You might like to help them make—or make for them—a frowning face that can be turned upside down to smile. A simple pattern is found in this lesson on happiness for toddlers. As they sing the song, they can turn the face.
Think of situations that sometimes cause your children to be grumpy, such as doing chores. Talk about ways to make those moments more interesting. Help them make a picture chart, with their own drawings, of ways to make chores or other grumpy moments happier. Place it where they can see it during these times. For instance, during chores they might sing or tell jokes. They might pretend the toys are flying into the toy box. They can even work with a partner and just talk about things both people enjoy.
Tell the children they also have the special power to make others more cheerful. In the lesson linked to above, there is a story of a little girl who cheers up her neighbors by simply smiling at everyone she sees. Help your children think of other ways they can help cheer people up, such as making a pretty picture or other small gift for someone, complimenting them, or secretly doing a chore for them.

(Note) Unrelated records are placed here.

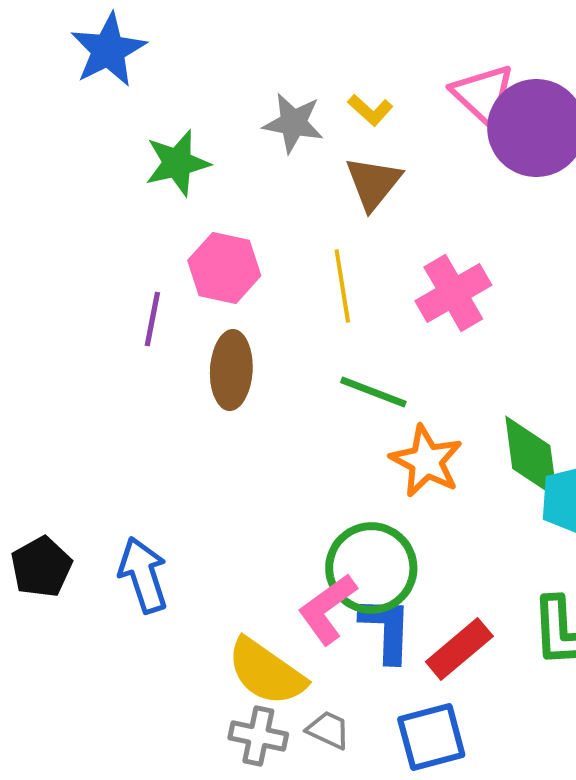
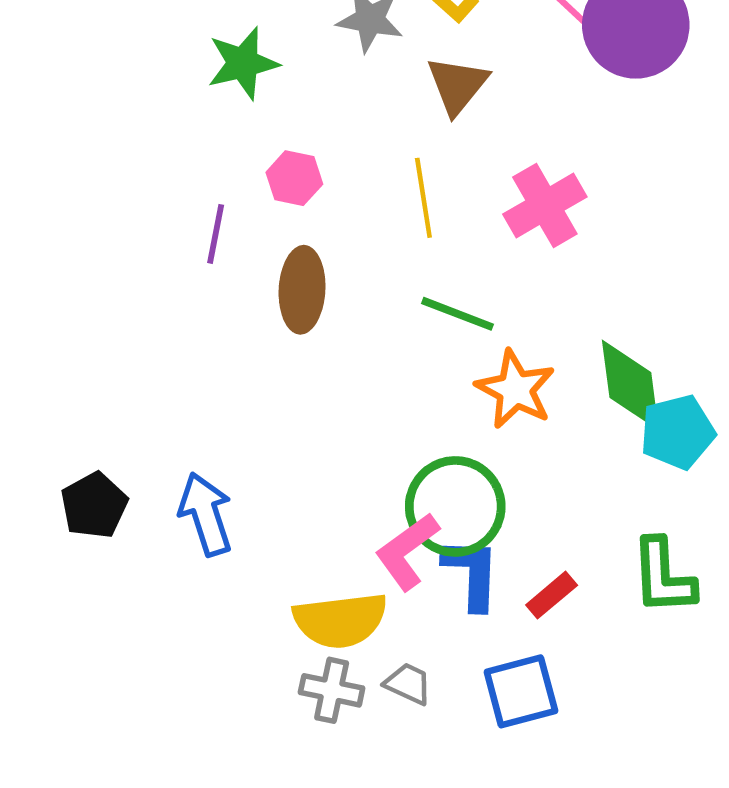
pink hexagon: (224, 268) -> (294, 178), size x0.7
red rectangle: (459, 649) -> (552, 595), size x0.7
yellow semicircle: (266, 672) -> (340, 620), turned -42

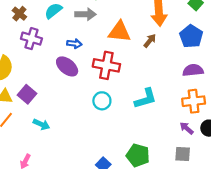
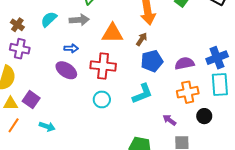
blue pentagon: (191, 36) -> (152, 61), moved, turned 30
purple cross: (31, 39) -> (20, 49), moved
purple arrow: (187, 128) -> (169, 120), moved

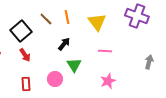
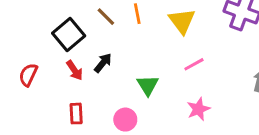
black arrow: (64, 44) -> (103, 63), moved
pink line: (105, 51) -> (194, 64), turned -32
pink circle: (55, 79) -> (125, 120), moved

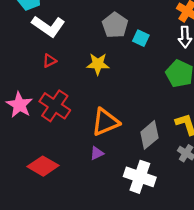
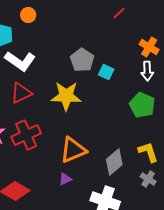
red triangle: (49, 61) -> (21, 93), size x1.6
yellow star: (98, 64) -> (66, 96), size x1.4
red cross: (55, 106) -> (26, 135), turned 32

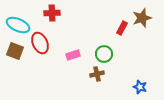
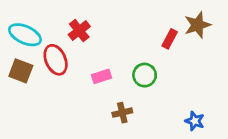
red cross: (52, 13) -> (79, 31), moved, turned -35
brown cross: (97, 74) -> (122, 113), moved

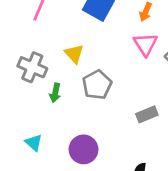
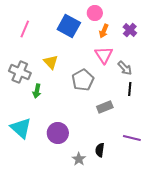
gray pentagon: (97, 85) -> (83, 80), moved
cyan triangle: (34, 143) -> (21, 128), size x1.6

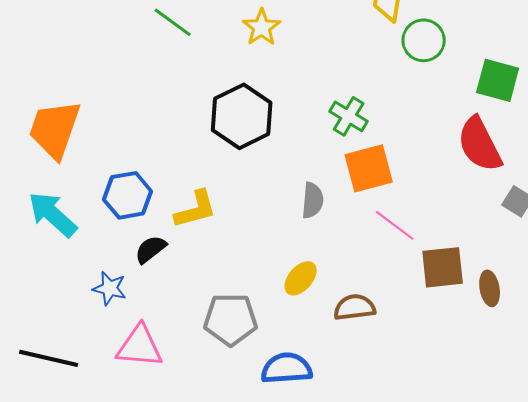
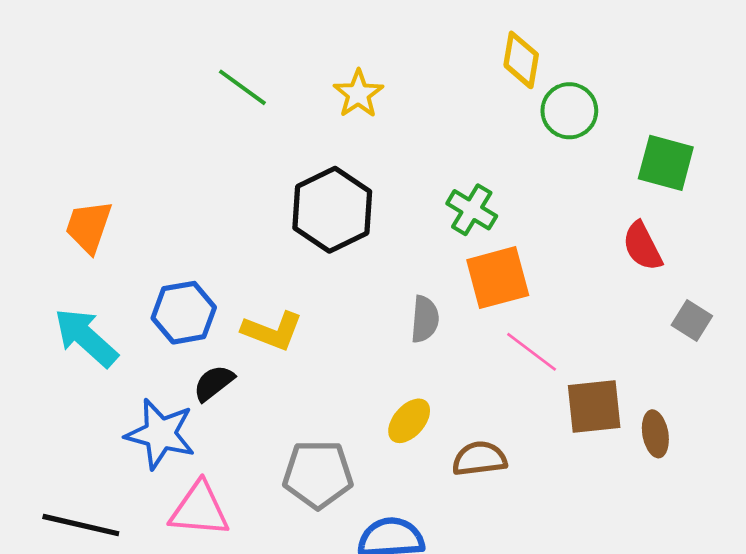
orange trapezoid: (55, 129) -> (89, 227), size x0.7
red semicircle: (480, 144) -> (642, 246), size x0.7
yellow L-shape: (196, 209) -> (272, 331), turned 36
blue star: (110, 288) -> (160, 434), size x1.6

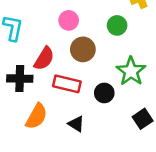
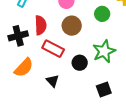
red semicircle: (44, 59) -> (41, 25), turned -48
black cross: (20, 79) -> (18, 36), turned -30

If your children are not familiar with compliments, play a game that encourages them to offer compliments. Have them pretend they are visiting your home for the first time. Invite them to think of nice things they might say about the home and the people who live there. Then help them think of nice things to say to or about others they know and role play so they learn to say them well.
Put into practice one of the things you learned in this lesson. You might take your children someplace where there are a number of people and encourage them to smile at others. They might enjoy making a gift to take to people they know who need cheering up.
Encourage them to try to be cheerful as often as possible for the next several days, until it becomes a habit.